4.3 The ALP Versus Klinkenberg Equation

A fundamental insight into the fluid flow in ultra-confined media such as shale rocks is the presence of fluid slippage, regardless of the phase type. Gas slippage, also known as the Klinkenberg effect, occurs due to the rarefaction. Gas rarefaction is caused by a decrease in gas pressure, reduction in characteristic length, or pore size. Either of these factors increases the dimensionless Knudsen number (Kn), defined as a ratio of the mean free path (\(\lambda\)) of the gas to the average pore diameter (\(\overline{d}_{{\rm p}}\)). With the increase of Kn, the gas flow becomes more rarefied and transitions from slip flow to transitional flow, and eventually to the free molecular flow (Darabi et al. 2012; Fan et al. 2020; Javadpour and Ettehadtavakkol 2015; Fan and Ettehadtavakkol 2017b).
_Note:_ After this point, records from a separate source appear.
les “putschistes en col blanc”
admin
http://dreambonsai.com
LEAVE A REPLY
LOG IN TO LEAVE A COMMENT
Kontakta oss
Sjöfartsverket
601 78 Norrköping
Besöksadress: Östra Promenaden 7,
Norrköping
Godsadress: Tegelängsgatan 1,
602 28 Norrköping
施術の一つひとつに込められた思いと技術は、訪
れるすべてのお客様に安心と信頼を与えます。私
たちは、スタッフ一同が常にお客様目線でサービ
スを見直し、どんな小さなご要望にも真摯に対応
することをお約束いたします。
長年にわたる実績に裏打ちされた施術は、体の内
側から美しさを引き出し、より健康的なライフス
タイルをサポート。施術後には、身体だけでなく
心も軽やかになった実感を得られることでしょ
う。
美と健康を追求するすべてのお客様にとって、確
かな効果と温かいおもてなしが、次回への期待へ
For liquid flows, \(\lambda\) is much smaller than \(d_{{\rm p}}\), Kn, therefore, cannot be a proper indicator of liquid slippage. Instead, \(W_{{\rm A}}\) for liquid has a similar role as Kn for gas. \(W_{{\rm A}}\) quantifies the energy required to overcome free energies per area of three-phase interfaces of liquid–solid, solid–vapor, and liquid–vapor and subsequently separate liquid phase from the solid phase, \(W_{{\rm A}} \approx \gamma _{{\rm LV}}(1+\cos \theta )\) (Zisman 1964), where \(\gamma _{{\rm LV}}\) is surface tension between the liquid and the saturated vapor in the unit of N/m, and \(\theta\) is the contact angle between liquid–vapor and liquid–solid interfaces. \(\gamma _{{\rm LV}}\) is related to \(\mu _{{\rm w}}\), \(\theta\) (also wettability), and \(D_{{\rm s}}\). For example, a large \(W_{{\rm A}}\) required to separate the liquid from the local site manifests in a small \(\theta\), suggesting the liquid is less willing to flow near the surface, and slippage is small. The liquid slippage phenomenon is a synergic effect of all the above parameters.
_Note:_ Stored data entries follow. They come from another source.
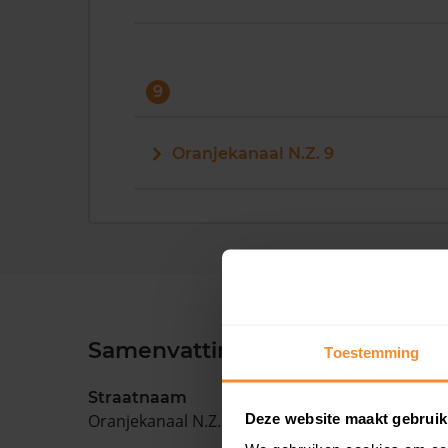
9
Oranjekanaal N.Z. 9
Samenvatting
Toestemming
Straatnaam
Deze website maakt gebruik
Oranjekanaal N.Z.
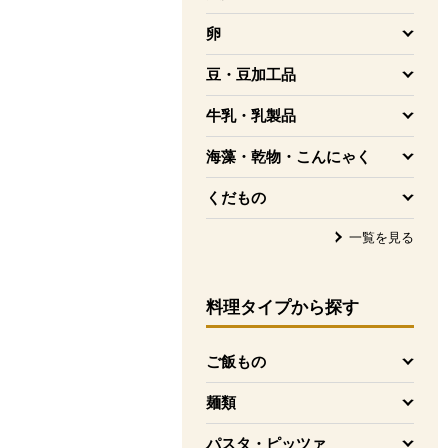
を開く
卵
を開く
豆・豆加工品
を開く
牛乳・乳製品
を開く
海藻・乾物・こんにゃく
を開く
くだもの
を開く
一覧を見る
料理タイプ
から探す
ご飯もの
を開く
麺類
を開く
パスタ・ピッツァ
Based on the sensitivity results, we find that the effect of \(\mu _{{\rm w}}\) is much smaller than that of \(D_{{\rm s}}\) and \(W_{{\rm A}}\). We, therefore, drop the flow contribution from the viscosity. Similarly, \(\varepsilon\) can also be dropped as pore-surface roughness is less dominant than the \(d_{{\rm p}}\) and \(\tau\). Given that the fractal intrinsic permeability can essentially represent the Carman–Kozeny equation, the derived ALP in Eq. (12) can be arranged in terms of \(k_{{\rm CK}}\) and \(\tau\) as

$$\begin{aligned} k_{{\rm CK, app}}=k_{{\rm CK}}\left( 1+\frac{b}{W_{A}}\right) , \end{aligned}$$
(18)

where

$$\begin{aligned} b=\frac{32 \mu _{{\rm b}} L_{{\rm s}} \tau ^{\frac{1}{2}}}{\overline{d}_{{\rm p}}^{2}} D_{{\rm s}}. \end{aligned}$$
(19)

The simplified ALP model (Eq. 18) for liquid presents some interesting analogies as the Klinkenberg equation for gas (Klinkenberg et al. 1941). First, the liquid slippage is inversely proportional to \(W_{{\rm A}}\), whereas the gas slippage is inversely proportional to the gas pressure. Second, the term b, defined here as the liquid slippage constant, determines the flow enhancement contribution upon the intrinsic \(k_{{\rm CK}}\). It is a function of pore confinement, i.e., \(\overline{d}_{{\rm p}}\) and \(\tau\), and liquid \(D_{{\rm s}}\). Interestingly, the term b is similar to the gas slippage constant (\(b'\)) in the Klinkenberg equation as \(b'\) is found to be a strong function of \(\tau\) and the gas–solid interaction parameter—the tangential momentum accommodation coefficient (TMAC) (Wu et al. 2017), where the TMAC characterizes the how gas molecules are reflected in terms of diffuse reflection and specular reflection on the wall after the gas-wall collision (Arkilic et al. 2001).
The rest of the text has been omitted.